Le verbe « connaître » présente une irrégularité marquante au passé simple : sa conjugaison diffère nettement de celle des verbes réguliers en -er ou en -ir. Les terminaisons ne suivent pas le schéma attendu et plusieurs formes comportent un accent circonflexe, contrairement à la majorité des verbes.
Cette particularité provoque fréquemment des erreurs chez les élèves, surtout lors des dictées et exercices écrits. Une mémorisation précise de chaque forme s’avère indispensable pour éviter les confusions et progresser sereinement dans l’apprentissage de la conjugaison française.
Pourquoi le verbe connaître au passé simple pose-t-il souvent question en classe de 5e ?
Le verbe connaître au passé simple déroute. À l’oral, il reste discret, presque absent. Mais dès qu’il s’agit d’une dictée ou d’un exercice, il refait surface sans prévenir. Face à lui, les élèves se retrouvent devant une conjugaison qui ne ressemble à aucune autre. Les terminaisons du premier groupe sont familières, presque rassurantes. Mais dès que l’on bascule vers le troisième groupe, tout change : il faut apprendre, retenir, s’adapter.
Connaître appartient à ce troisième groupe. Impossible de s’y tromper : ses formes au passé simple ne s’alignent sur aucun modèle appris en début d’année.

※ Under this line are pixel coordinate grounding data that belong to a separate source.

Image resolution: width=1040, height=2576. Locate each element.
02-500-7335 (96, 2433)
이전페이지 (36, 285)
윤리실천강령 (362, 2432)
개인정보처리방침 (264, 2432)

Les terminaisons -us, -us, -ut, -ûmes, -ûtes, -urent s’imposent, et l’accent circonflexe vient complexifier la tâche, notamment aux premières et deuxièmes personnes du pluriel. Résultat, la confusion avec l’imparfait guette, d’autant que ces deux temps racontent des actions et des durées bien différentes.

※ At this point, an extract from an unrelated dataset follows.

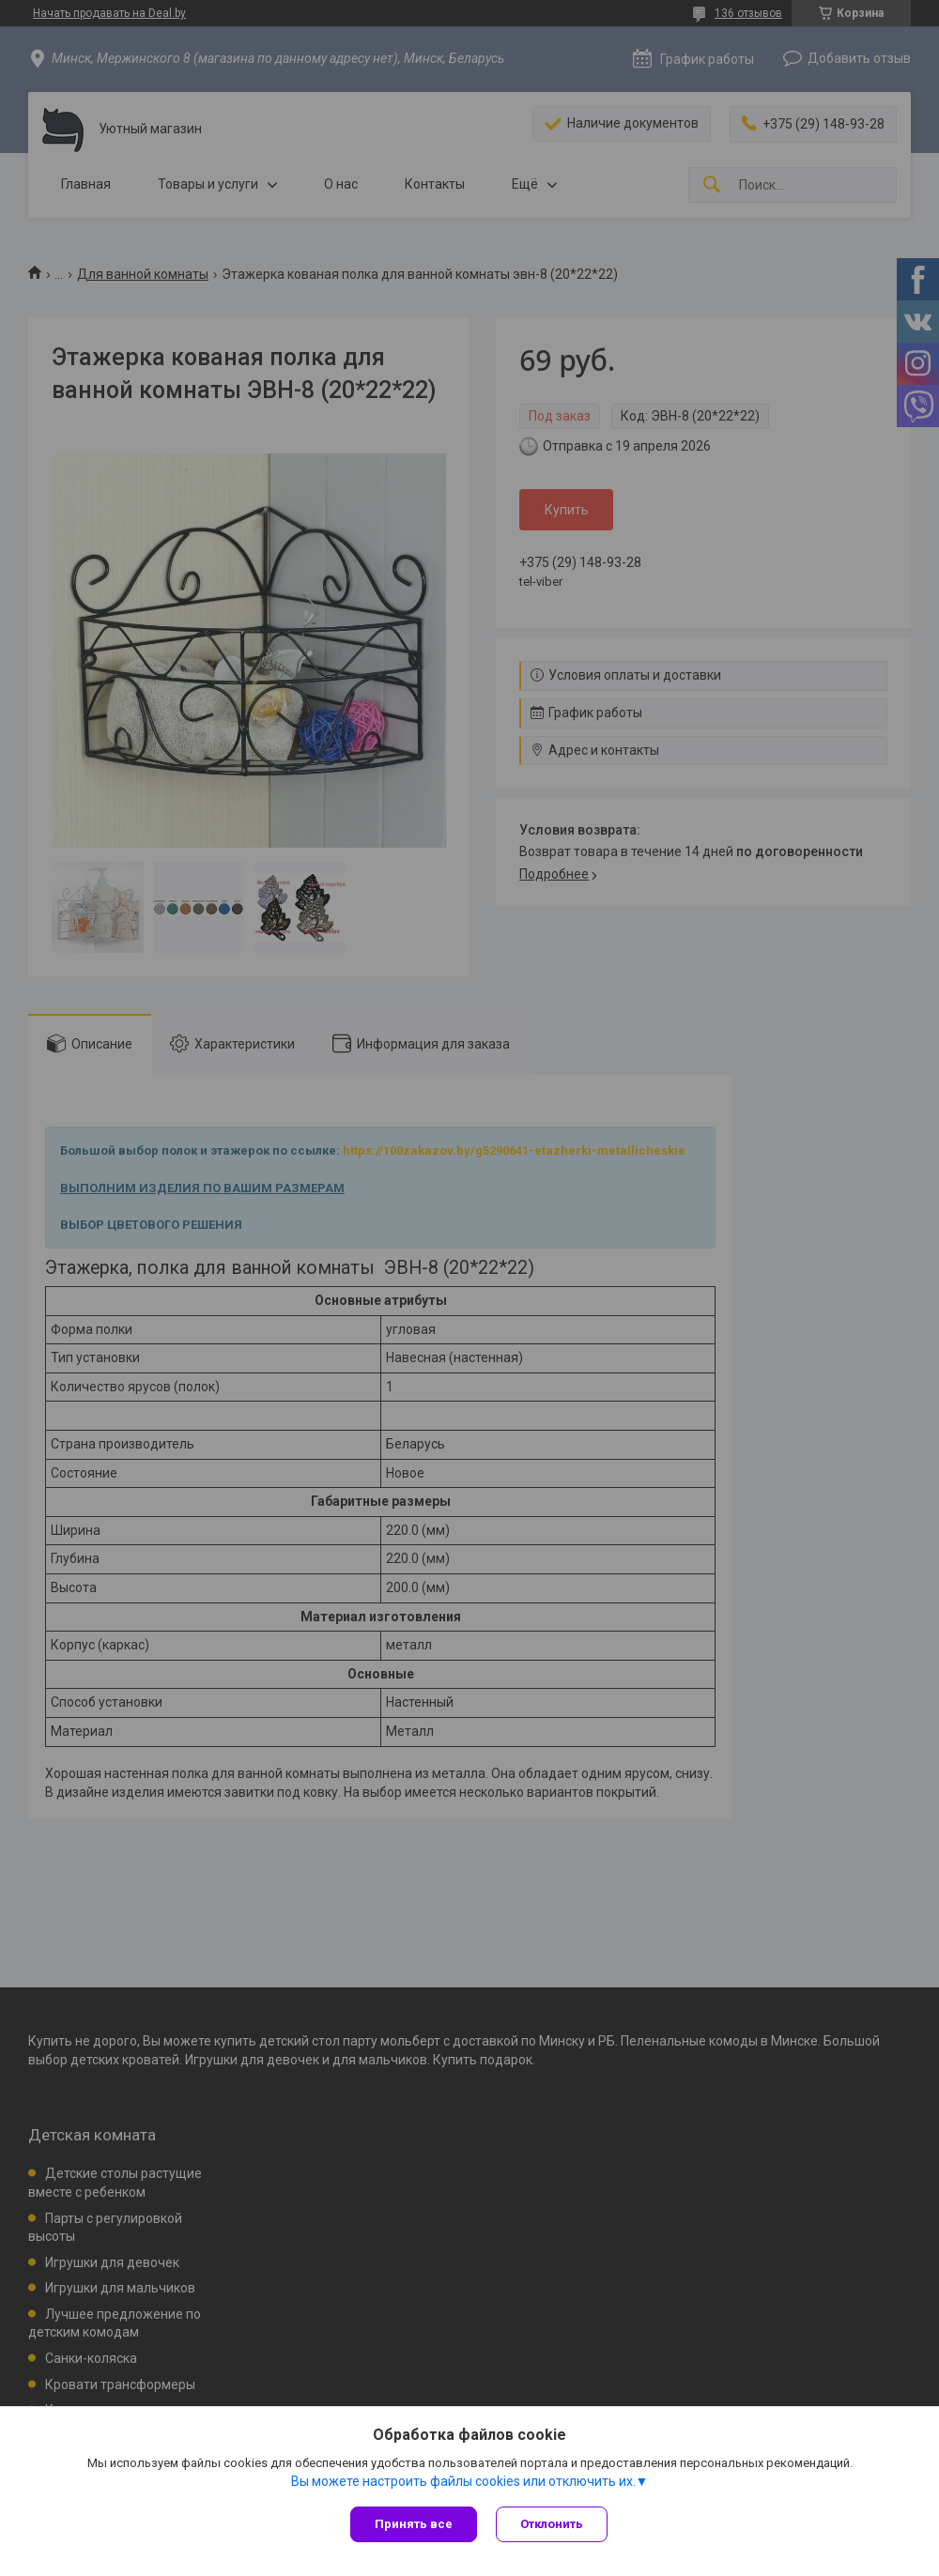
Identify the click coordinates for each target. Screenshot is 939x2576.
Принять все (414, 2524)
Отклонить (551, 2524)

En cours de français, les enseignants rappellent la distinction entre imparfait et passé simple. Pourtant, dès que la théorie laisse place à la pratique, les obstacles persistent. La diversité des terminaisons du passé simple déroute, surtout pour des verbes comme connaître, davantage présents à l’écrit qu’à l’oral. Il n’est pas rare d’observer des hésitations, même chez les élèves les plus appliqués.
Pour conjuguer ce verbe sans erreur, il faut rester sur ses gardes. Savoir reconnaître ses formes, singulières comme plurielles, marque une étape clé dans la maîtrise de la conjugaison au passé simple. C’est un passage obligé pour aborder la lecture, le commentaire et la rédaction de récits au collège.

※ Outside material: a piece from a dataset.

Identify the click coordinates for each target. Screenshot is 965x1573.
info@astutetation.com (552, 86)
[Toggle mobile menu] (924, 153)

Tableau de conjugaison, astuces et exercices pour devenir incollable sur connaître au passé simple
La conjugaison du verbe connaître au passé simple se distingue par ses formes atypiques. Ce temps, réservé à la narration, s’impose dans les textes littéraires étudiés en classe de 5e. Pour accompagner élèves et enseignants, voici un tableau mémo qui synthétise les terminaisons à retenir :
| Personne | Conjugaison |
|---|---|
| je | connus |
| tu | connus |
| il / elle / on | connut |
| nous | connûmes |
| vous | connûtes |
| ils / elles | connurent |
Pour mieux retenir ces particularités, il est conseillé de s’entraîner à travers des phrases narratives courtes. Des exercices adaptés, comme la transformation de phrases du présent ou de l’imparfait vers le passé simple, rendent l’apprentissage plus efficace. À force de pratique, la différence entre passé simple et imparfait devient plus claire, surtout pour « connaître » qui affiche ses terminaisons -us ou -ut sans prévenir.
Pour accompagner ce travail, plusieurs méthodes s’avèrent utiles :
- Réaliser de mini-dictées axées sur le verbe connaître et ses différentes personnes
- Compléter des exercices à trou en conjugaison et corriger collectivement pour ancrer la forme juste
- Consulter régulièrement des fiches mémo disponibles dans les manuels ou sur les espaces numériques de travail
Observer les textes narratifs et repérer le passé simple dans des œuvres connues aide aussi à visualiser les modèles et à repérer les exceptions. Cette analyse, alliée à la pratique, installe durablement les bons réflexes pour conjuguer les verbes du troisième groupe sans hésitation.
Une fois la mécanique comprise, le verbe « connaître » au passé simple ne fait plus peur. Il devient un outil, un passage obligé vers la maîtrise du récit. Et c’est souvent là que naît le plaisir d’écrire, avec la certitude de manier la langue avec précision.